あの花この花と取材に飛び回った花時も終り、先週末の風雨の後の山々は急速に芽吹きの色を増して来た。
近所の路地にも光が溢れ、物みな輝いて見える時だ。
遅桜とリラが隣り合って散る散歩路で読もうと、小さな古い詩集を持って来た。
(青い小径 初版 竹久夢二)
大正の詩集はみな小型で可愛らしい上に、天金に木版刷りの表紙口絵など豪華な装丁が多く愛着が湧く。
この本はだいぶ傷み汚れていて補修もしたが、私には古陶と同じように時代相応の汚れがある方が美しく思えるのだ。
夢二の初版本は以前から高価でなかなか入手し難かったのが更にこの1〜2年で倍以上に値が上がり、もうこの隠者如きの手には負えないだろう。

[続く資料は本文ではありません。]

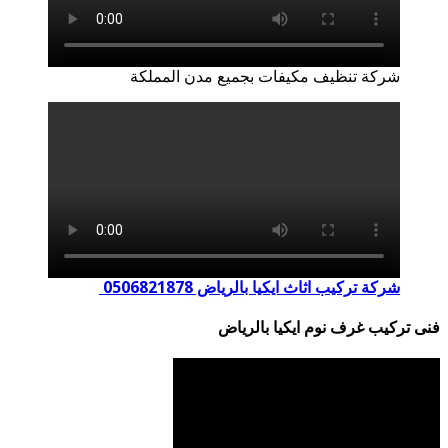
شركة تنظيف مكيفات بجميع مدن المملكة
شركة تركيب اثاث ايكيا بالرياض 0506821878
فنى تركيب غرف نوم ايكيا بالرياض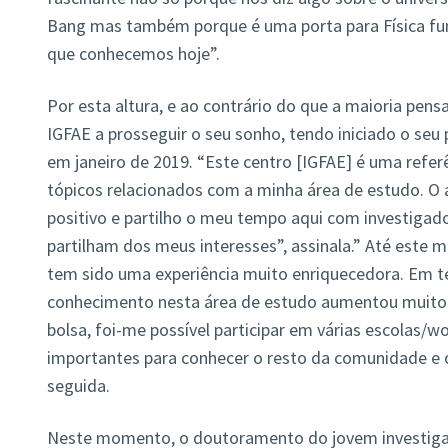
Bang mas também porque é uma porta para Física f
que conhecemos hoje”.
Por esta altura, e ao contrário do que a maioria pens
IGFAE a prosseguir o seu sonho, tendo iniciado o se
em janeiro de 2019. “Este centro [IGFAE] é uma ref
tópicos relacionados com a minha área de estudo. O 
positivo e partilho o meu tempo aqui com investigad
partilham dos meus interesses”, assinala.” Até est
tem sido uma experiência muito enriquecedora. Em t
conhecimento nesta área de estudo aumentou muito.
bolsa, foi-me possível participar em várias escolas/
importantes para conhecer o resto da comunidade e o
seguida.
Neste momento, o doutoramento do jovem investigad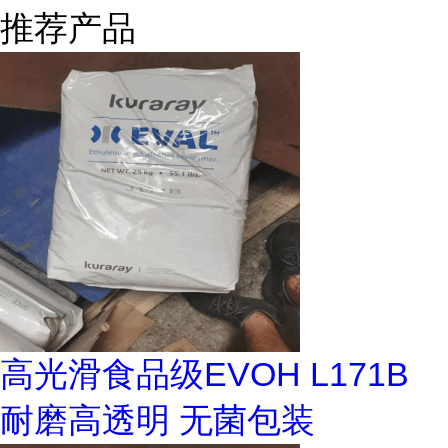
推荐产品
高光滑食品级EVOH L171B
耐磨高透明 无菌包装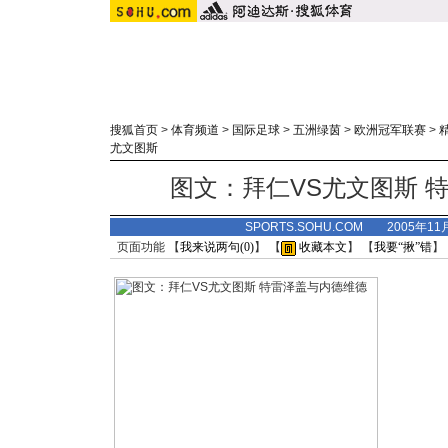
搜狐首页
>
体育频道
>
国际足球
>
五洲绿茵
>
欧洲冠军联赛
>
尤文图斯
图文：拜仁VS尤文图斯 
SPORTS.SOHU.COM 2005年1
页面功能 【
我来说两句(
0
)
】 【
收藏本文
】 【
我要“揪”错
】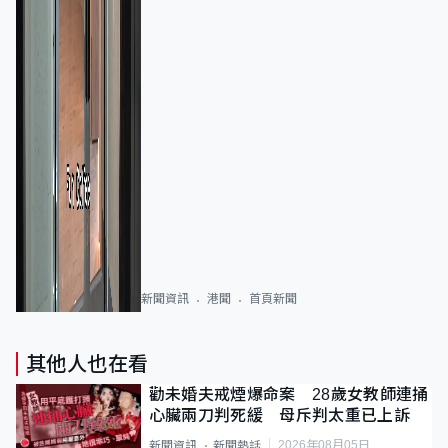
新聞資訊
港聞
首頁新聞
其他人也在看
勸未婚夫戒煙爆命案 28歲女教師連捅
心臟兩刀判死緩 母斥判太重已上訴
2026年08月05日
新聞資訊
新聞熱話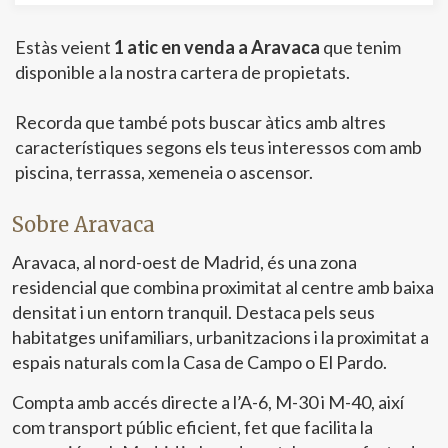
de l'usuari a través de l'observació continuada dels seus
hàbits de navegació. Gràcies a elles, podem conèixer els
Estàs veient
1 atic en venda a Aravaca
que tenim
hàbits de navegació al lloc web i mostrar publicitat
relacionada amb el perfil de navegació de l'usuari.
disponible a la nostra cartera de propietats.
Recorda que també pots buscar àtics amb altres
característiques segons els teus interessos com amb
piscina, terrassa, xemeneia o ascensor.
Sobre Aravaca
Aravaca, al nord-oest de Madrid, és una zona
residencial que combina proximitat al centre amb baixa
densitat i un entorn tranquil. Destaca pels seus
habitatges unifamiliars, urbanitzacions i la proximitat a
espais naturals com la Casa de Campo o El Pardo.
Compta amb accés directe a l’A-6, M-30 i M-40, així
com transport públic eficient, fet que facilita la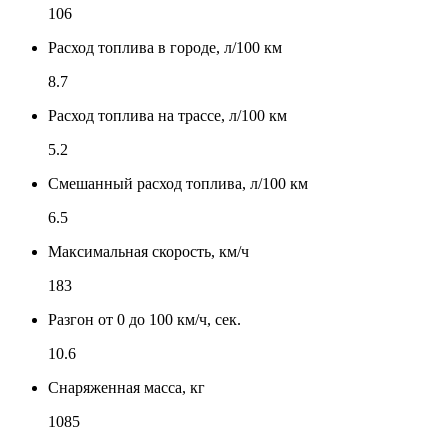
106
Расход топлива в городе, л/100 км
8.7
Расход топлива на трассе, л/100 км
5.2
Смешанный расход топлива, л/100 км
6.5
Максимальная скорость, км/ч
183
Разгон от 0 до 100 км/ч, сек.
10.6
Снаряженная масса, кг
1085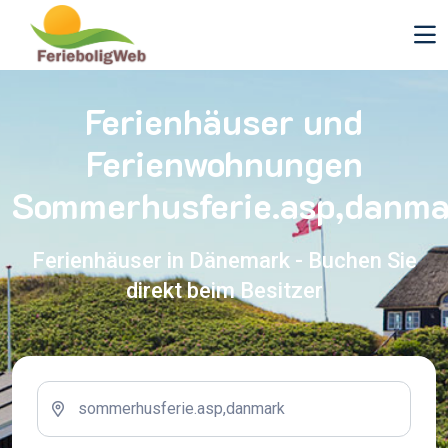
Ferienhäuser und
Ferienwohnungen
Sommerhusferie.asp,danma
Ferienhäuser in Dänemark - Buchen Sie
direkt beim Besitzer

竹久夢二の作品はみな詩歌としてより本として一級品なのだ。
晩春の散歩の楽しみは路傍の草の小さな花々だ。
ーーー風光り草上に古書開く時ーーー
(どんたく 初版 竹久夢二)
春野に座してお気に入りの詩集の頁を開けば、ほんの数分でも深い充足感がある。
さらに周囲の光や風に合った音楽があれば至福の時間だ。
写真はこれも夢二の詩画集だが、野に置いてこれほど様になる本も少ないだろう。
惜春の散歩路には大正浪漫の詩集が良く似合う。
そろそろ家に帰って茶菓の時間だ。
(祇園双紙 初版 吉井勇)
ここもついでに夢二装丁の吉井勇の歌集を飾り、昭和初期の古民芸の花器茶器を取り合わせて一服だ。
同じ夢二の表紙で吉井勇の「祇園歌集」は以前紹介したが、この「祇園双紙」も小型で散歩のお供にも良い本だ。
茶菓も珈琲に蓬饅頭の和洋折衷が大正時代の歌集にはふさわしく思える。
今週はおまけで写真をもう1枚、樹々の芽吹が丁度良い色となっている鎌倉宮の杜。
名残の花と種々の芽吹の色が社殿を囲み、瑞々しく調和している。
この麗しき春色の景色はわずか4〜5日しか持たず、その後は葉緑素が増えてきて全てが若葉色から深緑となって行く。
山桜の1週間に芽吹の1週間と続く、我が谷戸の彩りが最も劇的に変化して行く日々を精々心に刻もう。